Recommendation: Continue this pattern for new creation/modification operations.


Cluster 3: Helper Functions ✅

Pattern: *_helper* or *_helpers files
Files: 6 dedicated helper files
Organization: Good ✅

Helper Files:

  1. config_helpers.go - Configuration parsing helpers
  2. engine_helpers.go - Engine setup and rendering helpers
  3. gh_helper.go - GitHub CLI interaction helpers
  4. map_helpers.go - Map/dictionary utilities
  5. prompt_step_helper.go - Prompt step generation helpers
  6. safe_outputs_env_helpers.go - Safe outputs environment helpers

Analysis:
✅ Helper functions are consolidated into topic-specific files
✅ Each helper file serves a clear domain
✅ Better than scattering helpers across many files

Recommendation: Continue consolidating related helper functions.


Cluster 4: Engine Files ✅

Pattern: *_engine.go files
Files: 5 engine files
Organization: Excellent ✅

Engine Files:

  1. agentic_engine.go - Base agentic engine
  2. claude_engine.go - Claude-specific engine
  3. codex_engine.go - Codex-specific engine
  4. copilot_engine.go - Copilot-specific engine
  5. custom_engine.go - Custom engine support
  6. engine.go - Engine interface and utilities

Analysis:
✅ Each AI engine has its own dedicated file
✅ Common functionality extracted to engine.go
✅ Clear separation of concerns

Recommendation: Continue this pattern for any new engines.

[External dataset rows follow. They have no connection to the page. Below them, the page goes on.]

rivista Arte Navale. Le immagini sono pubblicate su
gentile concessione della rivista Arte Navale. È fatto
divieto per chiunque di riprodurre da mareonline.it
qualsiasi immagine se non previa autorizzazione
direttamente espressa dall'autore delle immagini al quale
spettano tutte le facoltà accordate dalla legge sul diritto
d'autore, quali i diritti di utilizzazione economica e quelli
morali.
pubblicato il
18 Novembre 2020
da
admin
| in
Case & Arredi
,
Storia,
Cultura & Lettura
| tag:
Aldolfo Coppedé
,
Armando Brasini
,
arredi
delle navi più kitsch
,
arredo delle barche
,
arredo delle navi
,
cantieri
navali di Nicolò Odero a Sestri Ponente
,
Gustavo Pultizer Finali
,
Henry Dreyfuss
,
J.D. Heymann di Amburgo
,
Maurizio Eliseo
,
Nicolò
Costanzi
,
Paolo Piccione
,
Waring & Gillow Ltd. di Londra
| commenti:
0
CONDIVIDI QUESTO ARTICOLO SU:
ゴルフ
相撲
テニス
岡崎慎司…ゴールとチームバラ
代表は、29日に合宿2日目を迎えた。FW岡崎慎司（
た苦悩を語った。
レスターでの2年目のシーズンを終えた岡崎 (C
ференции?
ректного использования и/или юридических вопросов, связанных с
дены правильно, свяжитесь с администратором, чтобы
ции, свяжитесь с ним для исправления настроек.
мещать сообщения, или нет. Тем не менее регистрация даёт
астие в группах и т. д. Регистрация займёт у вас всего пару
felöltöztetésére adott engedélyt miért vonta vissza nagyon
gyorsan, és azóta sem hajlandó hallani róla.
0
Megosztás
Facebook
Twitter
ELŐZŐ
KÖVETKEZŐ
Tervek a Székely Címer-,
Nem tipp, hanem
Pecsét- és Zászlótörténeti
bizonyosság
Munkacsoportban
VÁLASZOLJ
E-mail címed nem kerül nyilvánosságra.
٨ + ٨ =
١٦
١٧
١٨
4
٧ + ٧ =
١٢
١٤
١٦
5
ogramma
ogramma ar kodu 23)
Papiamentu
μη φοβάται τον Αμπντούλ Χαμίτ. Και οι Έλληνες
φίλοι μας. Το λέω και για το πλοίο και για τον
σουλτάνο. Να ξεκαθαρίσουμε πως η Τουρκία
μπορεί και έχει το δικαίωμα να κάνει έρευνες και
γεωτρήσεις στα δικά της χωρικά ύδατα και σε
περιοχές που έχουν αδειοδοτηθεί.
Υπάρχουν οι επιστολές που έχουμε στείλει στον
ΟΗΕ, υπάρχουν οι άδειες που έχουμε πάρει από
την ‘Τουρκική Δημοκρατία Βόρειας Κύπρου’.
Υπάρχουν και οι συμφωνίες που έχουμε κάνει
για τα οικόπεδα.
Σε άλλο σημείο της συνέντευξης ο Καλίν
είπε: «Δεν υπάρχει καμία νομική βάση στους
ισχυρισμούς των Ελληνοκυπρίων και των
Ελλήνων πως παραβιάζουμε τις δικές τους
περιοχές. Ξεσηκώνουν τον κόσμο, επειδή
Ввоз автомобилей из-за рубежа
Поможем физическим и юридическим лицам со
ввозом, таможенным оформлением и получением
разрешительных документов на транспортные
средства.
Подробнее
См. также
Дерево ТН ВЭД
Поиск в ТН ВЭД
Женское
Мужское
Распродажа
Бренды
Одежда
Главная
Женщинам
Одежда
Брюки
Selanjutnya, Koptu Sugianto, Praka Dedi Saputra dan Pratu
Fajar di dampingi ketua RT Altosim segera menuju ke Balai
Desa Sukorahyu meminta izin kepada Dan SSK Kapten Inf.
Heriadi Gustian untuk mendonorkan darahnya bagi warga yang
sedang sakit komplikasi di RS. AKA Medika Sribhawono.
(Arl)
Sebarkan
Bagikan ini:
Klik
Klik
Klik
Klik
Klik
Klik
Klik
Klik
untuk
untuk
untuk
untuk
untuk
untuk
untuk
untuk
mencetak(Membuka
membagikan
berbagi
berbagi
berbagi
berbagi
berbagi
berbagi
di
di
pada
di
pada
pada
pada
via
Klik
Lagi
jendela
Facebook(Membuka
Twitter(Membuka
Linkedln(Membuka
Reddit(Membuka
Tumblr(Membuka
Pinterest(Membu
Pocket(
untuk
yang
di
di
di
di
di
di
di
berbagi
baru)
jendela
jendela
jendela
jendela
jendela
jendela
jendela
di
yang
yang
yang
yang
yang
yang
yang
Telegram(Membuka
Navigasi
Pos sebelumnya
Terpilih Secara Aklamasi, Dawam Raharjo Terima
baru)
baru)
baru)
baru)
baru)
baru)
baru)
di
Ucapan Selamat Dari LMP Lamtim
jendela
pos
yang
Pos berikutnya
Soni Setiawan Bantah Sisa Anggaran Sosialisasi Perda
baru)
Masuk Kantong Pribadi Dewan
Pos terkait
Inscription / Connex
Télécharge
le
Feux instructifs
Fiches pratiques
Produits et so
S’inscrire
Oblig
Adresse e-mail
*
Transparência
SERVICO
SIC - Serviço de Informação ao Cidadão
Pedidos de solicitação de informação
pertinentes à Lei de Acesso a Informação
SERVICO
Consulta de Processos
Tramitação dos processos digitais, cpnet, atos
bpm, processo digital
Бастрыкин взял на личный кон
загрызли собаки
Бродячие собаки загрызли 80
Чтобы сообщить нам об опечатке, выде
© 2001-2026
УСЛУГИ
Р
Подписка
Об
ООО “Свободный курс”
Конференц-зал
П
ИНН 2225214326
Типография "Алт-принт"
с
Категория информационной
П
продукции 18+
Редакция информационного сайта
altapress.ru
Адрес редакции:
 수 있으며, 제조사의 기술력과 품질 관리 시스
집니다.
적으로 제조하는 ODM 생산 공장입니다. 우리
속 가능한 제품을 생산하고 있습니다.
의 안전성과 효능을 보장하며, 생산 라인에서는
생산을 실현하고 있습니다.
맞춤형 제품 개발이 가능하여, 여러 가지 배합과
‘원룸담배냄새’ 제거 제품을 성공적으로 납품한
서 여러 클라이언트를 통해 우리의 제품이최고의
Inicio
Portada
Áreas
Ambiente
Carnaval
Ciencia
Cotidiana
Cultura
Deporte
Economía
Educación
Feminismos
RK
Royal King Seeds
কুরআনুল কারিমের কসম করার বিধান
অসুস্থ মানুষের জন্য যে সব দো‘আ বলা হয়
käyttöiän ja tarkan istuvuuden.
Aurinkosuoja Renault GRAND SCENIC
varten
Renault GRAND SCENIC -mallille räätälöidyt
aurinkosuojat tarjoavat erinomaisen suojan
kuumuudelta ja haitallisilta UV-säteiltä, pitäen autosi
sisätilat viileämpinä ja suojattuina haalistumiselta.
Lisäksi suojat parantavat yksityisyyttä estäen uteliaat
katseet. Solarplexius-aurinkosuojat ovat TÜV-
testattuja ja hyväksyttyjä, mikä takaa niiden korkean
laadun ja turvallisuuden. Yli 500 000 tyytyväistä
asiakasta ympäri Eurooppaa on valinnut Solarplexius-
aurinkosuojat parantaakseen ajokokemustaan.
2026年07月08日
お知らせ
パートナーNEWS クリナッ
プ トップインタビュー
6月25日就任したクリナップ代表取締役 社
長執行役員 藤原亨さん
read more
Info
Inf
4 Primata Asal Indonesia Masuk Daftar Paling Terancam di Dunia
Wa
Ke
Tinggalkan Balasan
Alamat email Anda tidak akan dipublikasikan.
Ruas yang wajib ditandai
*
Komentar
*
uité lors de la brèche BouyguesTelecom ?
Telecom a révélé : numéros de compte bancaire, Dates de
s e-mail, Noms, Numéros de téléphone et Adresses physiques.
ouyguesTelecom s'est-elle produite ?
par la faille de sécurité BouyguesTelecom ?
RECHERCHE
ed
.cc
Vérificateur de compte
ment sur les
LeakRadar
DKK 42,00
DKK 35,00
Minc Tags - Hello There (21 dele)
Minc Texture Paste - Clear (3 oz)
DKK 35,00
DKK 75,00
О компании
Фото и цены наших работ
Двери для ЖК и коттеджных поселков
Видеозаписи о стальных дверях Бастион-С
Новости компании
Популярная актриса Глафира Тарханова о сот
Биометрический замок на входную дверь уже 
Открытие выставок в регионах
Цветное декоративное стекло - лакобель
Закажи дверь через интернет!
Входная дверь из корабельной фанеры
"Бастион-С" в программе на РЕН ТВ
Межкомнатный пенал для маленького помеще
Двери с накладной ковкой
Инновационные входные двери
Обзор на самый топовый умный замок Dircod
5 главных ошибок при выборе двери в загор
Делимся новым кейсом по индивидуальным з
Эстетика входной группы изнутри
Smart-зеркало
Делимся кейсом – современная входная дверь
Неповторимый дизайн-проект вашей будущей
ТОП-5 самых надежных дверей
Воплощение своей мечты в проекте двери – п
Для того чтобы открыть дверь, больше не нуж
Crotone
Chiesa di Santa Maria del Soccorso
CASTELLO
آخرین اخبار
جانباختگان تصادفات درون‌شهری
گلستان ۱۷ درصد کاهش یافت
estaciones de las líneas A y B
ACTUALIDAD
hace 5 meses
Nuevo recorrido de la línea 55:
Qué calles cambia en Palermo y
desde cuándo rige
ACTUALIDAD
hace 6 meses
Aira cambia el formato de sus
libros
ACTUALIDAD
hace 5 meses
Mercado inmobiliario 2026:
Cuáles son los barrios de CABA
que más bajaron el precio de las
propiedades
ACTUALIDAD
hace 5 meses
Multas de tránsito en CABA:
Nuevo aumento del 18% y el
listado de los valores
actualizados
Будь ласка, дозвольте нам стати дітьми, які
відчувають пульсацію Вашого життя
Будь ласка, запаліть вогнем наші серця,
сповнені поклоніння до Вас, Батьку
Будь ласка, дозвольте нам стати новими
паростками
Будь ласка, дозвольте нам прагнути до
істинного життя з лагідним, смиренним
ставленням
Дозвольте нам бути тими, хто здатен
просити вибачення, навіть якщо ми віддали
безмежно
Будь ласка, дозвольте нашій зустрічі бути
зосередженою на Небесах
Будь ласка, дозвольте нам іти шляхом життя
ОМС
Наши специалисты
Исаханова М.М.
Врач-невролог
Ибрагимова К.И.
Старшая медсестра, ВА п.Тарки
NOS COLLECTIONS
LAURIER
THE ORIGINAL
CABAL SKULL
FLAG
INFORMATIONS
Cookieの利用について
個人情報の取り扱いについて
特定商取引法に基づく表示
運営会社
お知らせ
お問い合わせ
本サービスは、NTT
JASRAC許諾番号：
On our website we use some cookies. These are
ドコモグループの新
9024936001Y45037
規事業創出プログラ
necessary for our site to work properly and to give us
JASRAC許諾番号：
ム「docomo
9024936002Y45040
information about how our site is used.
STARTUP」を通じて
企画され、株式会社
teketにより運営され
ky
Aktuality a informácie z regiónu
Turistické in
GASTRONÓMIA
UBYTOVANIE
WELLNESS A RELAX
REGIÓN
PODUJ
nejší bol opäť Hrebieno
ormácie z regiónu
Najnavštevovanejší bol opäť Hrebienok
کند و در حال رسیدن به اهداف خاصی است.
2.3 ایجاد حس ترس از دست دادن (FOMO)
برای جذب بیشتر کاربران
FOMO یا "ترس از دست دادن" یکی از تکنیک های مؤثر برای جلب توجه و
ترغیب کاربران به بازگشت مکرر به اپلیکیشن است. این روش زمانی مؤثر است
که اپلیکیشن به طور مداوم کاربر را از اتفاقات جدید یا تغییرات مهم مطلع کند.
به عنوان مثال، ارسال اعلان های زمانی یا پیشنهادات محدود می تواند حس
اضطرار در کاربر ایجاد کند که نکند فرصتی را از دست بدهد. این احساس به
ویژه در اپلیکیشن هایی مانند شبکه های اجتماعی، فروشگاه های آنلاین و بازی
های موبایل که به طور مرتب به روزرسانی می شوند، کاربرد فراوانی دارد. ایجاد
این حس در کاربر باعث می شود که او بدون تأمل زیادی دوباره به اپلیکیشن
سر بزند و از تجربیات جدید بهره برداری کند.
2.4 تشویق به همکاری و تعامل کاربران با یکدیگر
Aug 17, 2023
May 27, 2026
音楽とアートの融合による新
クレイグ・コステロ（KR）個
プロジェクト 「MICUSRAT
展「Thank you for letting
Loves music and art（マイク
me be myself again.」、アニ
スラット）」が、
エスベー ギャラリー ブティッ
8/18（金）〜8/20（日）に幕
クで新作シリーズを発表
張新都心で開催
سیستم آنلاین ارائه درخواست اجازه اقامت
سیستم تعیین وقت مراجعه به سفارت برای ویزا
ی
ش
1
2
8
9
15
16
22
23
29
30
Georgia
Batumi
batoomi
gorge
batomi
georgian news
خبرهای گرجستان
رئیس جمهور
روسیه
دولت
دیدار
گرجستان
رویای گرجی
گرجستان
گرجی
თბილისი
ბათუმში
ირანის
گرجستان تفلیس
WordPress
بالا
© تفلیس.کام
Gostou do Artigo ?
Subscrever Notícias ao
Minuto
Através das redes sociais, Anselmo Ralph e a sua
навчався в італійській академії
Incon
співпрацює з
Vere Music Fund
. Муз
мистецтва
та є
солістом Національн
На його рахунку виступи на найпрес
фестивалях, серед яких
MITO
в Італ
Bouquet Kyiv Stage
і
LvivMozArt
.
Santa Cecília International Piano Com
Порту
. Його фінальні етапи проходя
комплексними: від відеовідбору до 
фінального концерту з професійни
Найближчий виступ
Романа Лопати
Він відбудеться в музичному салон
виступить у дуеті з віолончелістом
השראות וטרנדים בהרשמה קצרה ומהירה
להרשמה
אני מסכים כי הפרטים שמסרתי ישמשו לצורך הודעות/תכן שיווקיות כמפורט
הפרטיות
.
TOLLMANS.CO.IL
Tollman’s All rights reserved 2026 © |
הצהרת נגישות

Cluster 5: Extraction Functions

Pattern: extract* or Extract* functions
Files: Multiple files with extraction logic
Organization: Acceptable ⚠️

Key Files:

  1. frontmatter_extraction.go - Extracts frontmatter fields (20 extract methods)
  2. secret_extraction.go - Extracts secrets from values
  3. package_extraction.go - Extracts package names
  4. expression_extraction.go - Extracts expressions
  5. config_helpers.go - Extract config values

Analysis:
✅ Extraction functions grouped by domain (frontmatter, secrets, packages)
⚠️ Some overlap in config value extraction between files

Recommendation:

  • Current organization is acceptable
  • Consider whether config_helpers.go extraction functions could be more clearly separated

Cluster 6: Parsing Functions

Pattern: parse* or Parse* functions
Files: Spread across parser and workflow packages
Organization: Good ✅

Key Patterns:

  • pkg/parser/frontmatter.go - Parse frontmatter from markdown
  • pkg/parser/github_urls.go - Parse GitHub URLs
  • pkg/workflow/compiler.go - ParseWorkflowFile(), parseOnSection()
  • pkg/workflow/expressions.go - Expression parsing
  • pkg/workflow/time_delta.go - Time delta parsing
  • Various parse*Config() methods co-located with their features

Analysis:
✅ Parser package handles generic parsing
✅ Workflow-specific parsing is in workflow package
✅ Config parsing co-located with features

Recommendation: Continue this separation pattern.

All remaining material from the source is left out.